Projenin çıkış nedeni veri eksikliği nedeniyle gelişmekte olan ülkelerde kentsel planlamanın güçlükle gerçekleştirilmesiydi. İTÜ’den Dr. Alper Ünal ve NASA’dan birlikte çalıştığı meslektaşı Belediyenin, İstanbul Boğazında 3. köprü inşası için yaptığı bir öneriye cevap olarak bu proje fikrini geliştirdi. Bu öneri ile bağlantılı riskleri değerlendirmek üzere pilot proje 2008 yılında geliştirildi ve tamamlandı.
İstanbul’da gerçekleştirilen ilk pilot çalışma, 20 yıl önce 2. Boğaz köprüsünün yapımının ardından arazi kullanımındaki değişiklikleri vurgulamıştı. Pilot çalışma, İstanbul’da kentleşmenin etkileri nedeniyle oluşan sıcaklık değişiklikleriyle ilgili bilgiler de sunuyordu. Pilot çalışmanın başarıya ulaşması ekibin kapsamlı projeyle devam etmesine neden oldu.
İlk adım olarak, 2008 yılının Aralık ayında, Washington’da projenin kapsamını geliştirmek üzere bir atölye çalışması düzenlendi. Öneri hazırlık aşamasının bir parçası olarak EMBARQ ve NASA, CDSS’nin teknik, mali ve operasyonel fizibiletisini; ve sahaya değişim getirme konusundaki etkinliğini saptadı.
Öneri bu projenin İstanbul’da uygulanmasını kapsıyordu.
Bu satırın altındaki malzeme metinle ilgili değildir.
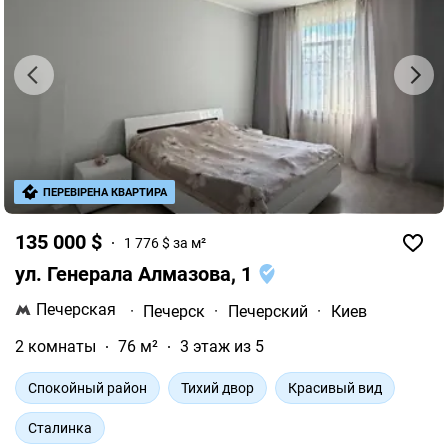
ПЕРЕВІРЕНА КВАРТИРА
135 000 $
1 776 $ за м²
ул. Генерала Алмазова, 1
Печерская
·
Печерск
·
Печерский
·
Киев
2 комнаты
76 м²
3 этаж из 5
Спокойный район
Тихий двор
Красивый вид
Сталинка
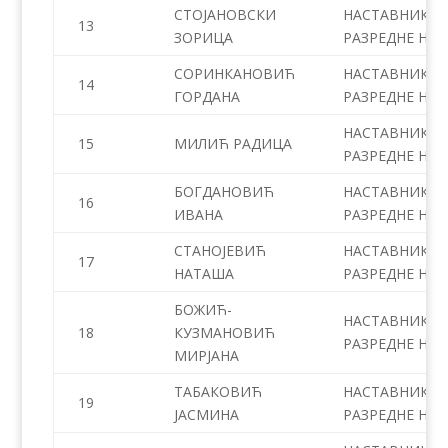
СТОЈАНОВСКИ
НАСТАВНИК
13
ЗОРИЦА
РАЗРЕДНЕ НАС
СОРИНКАНОВИЋ
НАСТАВНИК
14
ГОРДАНА
РАЗРЕДНЕ НАС
НАСТАВНИК
15
МИЛИЋ РАДИЦА
РАЗРЕДНЕ НАС
БОГДАНОВИЋ
НАСТАВНИК
16
ИВАНА
РАЗРЕДНЕ НАС
СТАНОЈЕВИЋ
НАСТАВНИК
17
НАТАША
РАЗРЕДНЕ НАС
БОЖИЋ-
НАСТАВНИК
18
КУЗМАНОВИЋ
РАЗРЕДНЕ НАС
МИРЈАНА
ТАБАКОВИЋ
НАСТАВНИК
19
ЈАСМИНА
РАЗРЕДНЕ НАС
CDSS Uygulama Önerisi bileşen modellerin ayrıntılı bir tanımını ve bunlardaki gelişmeleri; uydu veri ürünlerinin eklenmesi; paydaş katılım stratejisi; ve daha geniş bir araştırma ve eğitim hedeflerini kapsıyordu.
CDSS aracını geliştirmek üzere bir “Mutabakat Anlaşması” nihayet SUM-Türkiye, NASA ve İstanbul Teknik Üniversitesi arasında 7 Nisan tarihinde imzalandı.
Gelecekteki Adımlar
Bu projenin odak noktasının İstanbul’un Tarihi Yarımadası olması planlanmaktadır. UNESCO, Tarihi Yarımada üzerindeki ulaşım alt yapısının sorunlu gelişimini İstanbul’un Dünya Mirası alanı olmasına yönelik bir tehdit olarak tanımlamış ve bunu değerlendirme ölçütlerine eklemişti. Tarihi Yarımadanın dokusu, yetersiz ulaşım altyapısı ve ulaşımdaki yüksek düzeyde emisyonlar nedeniyle ciddi bir tehdit altında bulunmaktadır. SUM-Türkiye bir süredir Yarımada üzerindeki hareket eğilimlerini izlemekte ve düşük emisyonlu bir bölge oluşturmaya odaklanarak ulaşım altyapısı için yeni bir vizyon geliştirmektedir.
SUM-Türkiye Direktörü Sibel Bulay yaptığı açıklamada “CDSS projesinin, uluslar arası işbirliğinin iyi bir örneği olduğunu ve emisyonları azaltmak için veriye dayalı karar alma gelişimine büyük bir değer katmayı amaçladığını” belirtti.